We can see the change in Lambda, but most importantly, the IAM role attached to the function was updated to grant the required permissions.
Step 4: defining some environment variables
We now need to define some configuration through environment variables that we will setup in our Lambda function. It turns out these variables are sensitive values, so we might as well externalize them in a secrets.yml
file:
sns_topic_arn: "arn:aws:sns:..."
credentials_s3_location: "..."
consultants_spreadsheet_id: "..."
posts_spreadsheet_id: "..."
We can then include this file from our serverless.yml
file:
custom: ${file(secrets.yml)}
And we can finally define environment variables which values are read from the secrets:
provider:
environment:
TOPIC_ARN: ${self:custom.sns_topic_arn}
CONSULTANTS_SPREADSHEET_ID: ${self:custom.consultants_spreadsheet_id}
CREDENTIALS_S3_LOCATION: ${self:custom.credentials_s3_location}
POSTS_SPREADSHEET_ID: ${self:custom.posts_spreadsheet_id}
Step 5: additional settings
Let's define a few additional properties: the region where to deploy the code (already us-east-1
by default, but it is safer to specify it explicitly), the amount of memory allocated to the function, and the timeout (6 seconds by default, which is too short in this case). We can also define the "stage" ("dev" by default) if we want to deploy multiple versions of the function.
provider:
name: aws
runtime: java8
region: us-east-1
memorySize: 512
timeout: 30
stage: prod
In practice, I found that the Serverless.yml Reference is a good way to find what properties were available.

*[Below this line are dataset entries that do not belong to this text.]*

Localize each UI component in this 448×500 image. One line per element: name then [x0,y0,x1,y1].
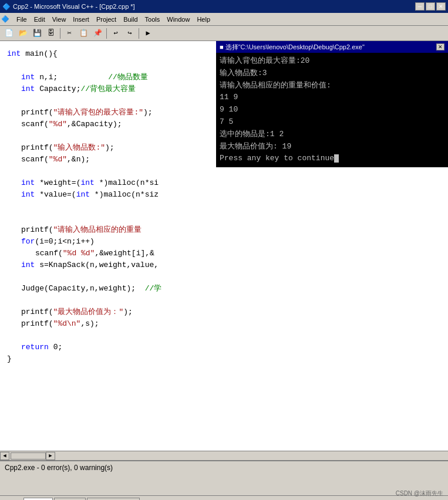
save-all-button[interactable]: 🗄 [45,27,58,40]
menu-view[interactable]: View [49,15,70,24]
app-icon: 🔷 [2,3,11,11]
tab-find-in-files[interactable]: Find in Files 1 [87,498,140,500]
save-button[interactable]: 💾 [31,27,43,40]
window-controls: ─ □ ✕ [415,2,446,11]
watermark: CSDN @沫雨先生 [396,489,443,498]
code-line [7,271,441,283]
console-line-5: 9 10 [220,104,444,116]
open-button[interactable]: 📂 [16,27,29,40]
code-line: printf("%d\n",s); [7,318,441,330]
toolbar: 📄 📂 💾 🗄 ✂ 📋 📌 ↩ ↪ ▶ [0,26,448,41]
code-line: int *value=(int *)malloc(n*siz [7,189,441,201]
run-button[interactable]: ▶ [142,27,154,40]
code-line: printf("请输入物品相应的的重量 [7,224,441,236]
menu-edit[interactable]: Edit [31,15,49,24]
close-button[interactable]: ✕ [436,2,446,11]
scroll-right-button[interactable]: ▶ [46,452,55,460]
paste-button[interactable]: 📌 [91,27,104,40]
console-line-7: 选中的物品是:1 2 [220,129,444,141]
code-line [7,201,441,212]
code-line: int *weight=(int *)malloc(n*si [7,177,441,189]
tab-build[interactable]: Build [23,498,53,500]
code-line [7,295,441,306]
code-line: for(i=0;i<n;i++) [7,236,441,248]
scroll-bar[interactable]: ◀ ▶ [0,451,448,460]
keyword: int [7,48,21,60]
watermark-text: CSDN @沫雨先生 [396,490,443,496]
window-title: Cpp2 - Microsoft Visual C++ - [Cpp2.cpp … [13,3,135,10]
toolbar-separator-3 [139,28,139,39]
menu-tools[interactable]: Tools [142,15,164,24]
console-title-bar: ■ 选择"C:\Users\lenovo\Desktop\Debug\Cpp2.… [216,41,448,53]
console-line-9: Press any key to continue [220,153,444,165]
toolbar-separator-2 [106,28,107,39]
toolbar-separator-1 [60,28,60,39]
redo-button[interactable]: ↪ [123,27,136,40]
scroll-left-button[interactable]: ◀ [0,452,9,460]
output-text: Cpp2.exe - 0 error(s), 0 warning(s) [5,464,443,472]
code-line [7,212,441,224]
console-line-3: 请输入物品相应的的重量和价值: [220,80,444,92]
undo-button[interactable]: ↩ [109,27,122,40]
menu-build[interactable]: Build [120,15,141,24]
console-title: 选择"C:\Users\lenovo\Desktop\Debug\Cpp2.ex… [225,43,365,52]
tab-bar: ◀ ▶ Build Debug Find in Files 1 ◀ ▶ [0,495,448,500]
output-panel: Cpp2.exe - 0 error(s), 0 warning(s) [0,460,448,495]
console-line-6: 7 5 [220,116,444,129]
code-line: printf("最大物品价值为："); [7,306,441,318]
console-line-2: 输入物品数:3 [220,67,444,80]
copy-button[interactable]: 📋 [77,27,90,40]
console-line-1: 请输入背包的最大容量:20 [220,55,444,67]
code-line: Judge(Capacity,n,weight); //学 [7,283,441,295]
menu-help[interactable]: Help [193,15,214,24]
tab-debug[interactable]: Debug [54,498,86,500]
menu-window[interactable]: Window [163,15,193,24]
menu-icon: 🔷 [1,15,9,23]
cursor [334,154,339,163]
minimize-button[interactable]: ─ [415,2,425,11]
code-line: int s=KnapSack(n,weight,value, [7,259,441,271]
code-line: scanf("%d %d",&weight[i],& [7,248,441,259]
code-line [7,330,441,342]
console-icon: ■ [220,43,224,50]
scroll-thumb[interactable] [11,452,46,460]
code-line: } [7,353,441,365]
code-line: return 0; [7,342,441,353]
menu-insert[interactable]: Insert [69,15,93,24]
main-area: int main(){ int n,i; //物品数量 int Capacity… [0,41,448,451]
console-line-4: 11 9 [220,92,444,104]
cut-button[interactable]: ✂ [63,27,76,40]
console-line-8: 最大物品价值为: 19 [220,141,444,153]
new-file-button[interactable]: 📄 [2,27,15,40]
menu-file[interactable]: File [13,15,31,24]
menu-project[interactable]: Project [93,15,120,24]
title-bar: 🔷 Cpp2 - Microsoft Visual C++ - [Cpp2.cp… [0,0,448,13]
console-close-button[interactable]: ✕ [436,43,444,50]
menu-bar: 🔷 File Edit View Insert Project Build To… [0,13,448,26]
maximize-button[interactable]: □ [426,2,435,11]
console-window: ■ 选择"C:\Users\lenovo\Desktop\Debug\Cpp2.… [216,41,448,167]
console-body: 请输入背包的最大容量:20 输入物品数:3 请输入物品相应的的重量和价值: 11… [216,53,448,167]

Step 6: updating the code, and deploying again and again...
Now, if we update the code of the Java application, we can easily update our stack through a ./gradlew build && serverless deploy
command. The Serverless CLI will update the AWS resources in a repeatable fashion, which is great.
When we are done with this function and we want to destroy it, we can simply run serverless remove
. All the AWS resources associated with our function will be removed: the IAM role, the temporary S3 bucket, and the Lambda function itself. Smooth.
The dashboard
The framework also comes with Serverless Platform which acts as a dashboard to visualize and interact with your stack:
For your application to be registered with this dashboard, you will need to configure the tenant
and app
properties in your serverless.yml
file.
This dashboard is still a bit dry, but it should eventually contain the CloudWatch logs - and maybe more - which would allow you to see everything associated with your stack in a single place. The drawback is that Serverless now has your data on their website...
Conclusion
The Serverless CLI is a very handy tool for deploying serverless functions. It brings the infrastructure as code pattern to the party, making it extremely easy for any member of the team to checkout the code and start deploying a stack without having to know specific commands.
Although Serverless supports multiple cloud providers, a given serverless.yml
file only targets one provider. It is very easy, however, to maintain multiple serverless.yml
files, one per provider that you are targeting.
I am still new to Serverless, but I will definitely keep an eye on it for all my serverless deployments!